## INPUT RECORDS
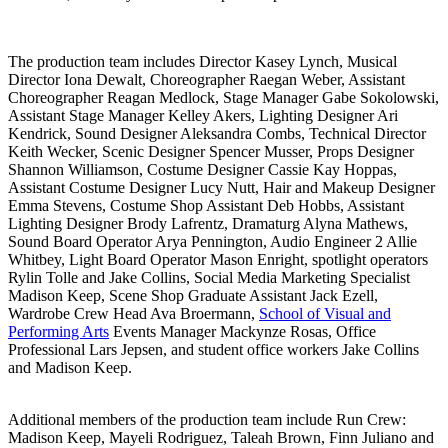
The production team includes Director Kasey Lynch, Musical
Director Iona Dewalt, Choreographer Raegan Weber, Assistant
Choreographer Reagan Medlock, Stage Manager Gabe Sokolowski,
Assistant Stage Manager Kelley Akers, Lighting Designer Ari
Kendrick, Sound Designer Aleksandra Combs, Technical Director
Keith Wecker, Scenic Designer Spencer Musser, Props Designer
Shannon Williamson, Costume Designer Cassie Kay Hoppas,
Assistant Costume Designer Lucy Nutt, Hair and Makeup Designer
Emma Stevens, Costume Shop Assistant Deb Hobbs, Assistant
Lighting Designer Brody Lafrentz, Dramaturg Alyna Mathews,
Sound Board Operator Arya Pennington, Audio Engineer 2 Allie
Whitbey, Light Board Operator Mason Enright, spotlight operators
Rylin Tolle and Jake Collins, Social Media Marketing Specialist
Madison Keep, Scene Shop Graduate Assistant Jack Ezell,
Wardrobe Crew Head Ava Broermann,
School of Visual and
Performing Arts
Events Manager Mackynze Rosas, Office
Professional Lars Jepsen, and student office workers Jake Collins
and Madison Keep.
Additional members of the production team include Run Crew:
Madison Keep, Mayeli Rodriguez, Taleah Brown, Finn Juliano and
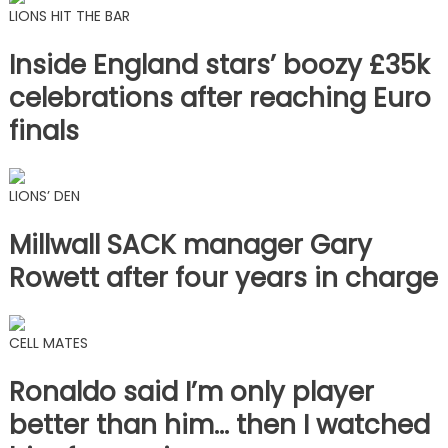
LIONS HIT THE BAR
Inside England stars’ boozy £35k
celebrations after reaching Euro
finals
LIONS’ DEN
Millwall SACK manager Gary
Rowett after four years in charge
CELL MATES
Ronaldo said I’m only player
better than him… then I watched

## EXERCISE GOAL
Say how many lines in the listing above hold "production". Give the number only.

## REPLY TO THE TASK
2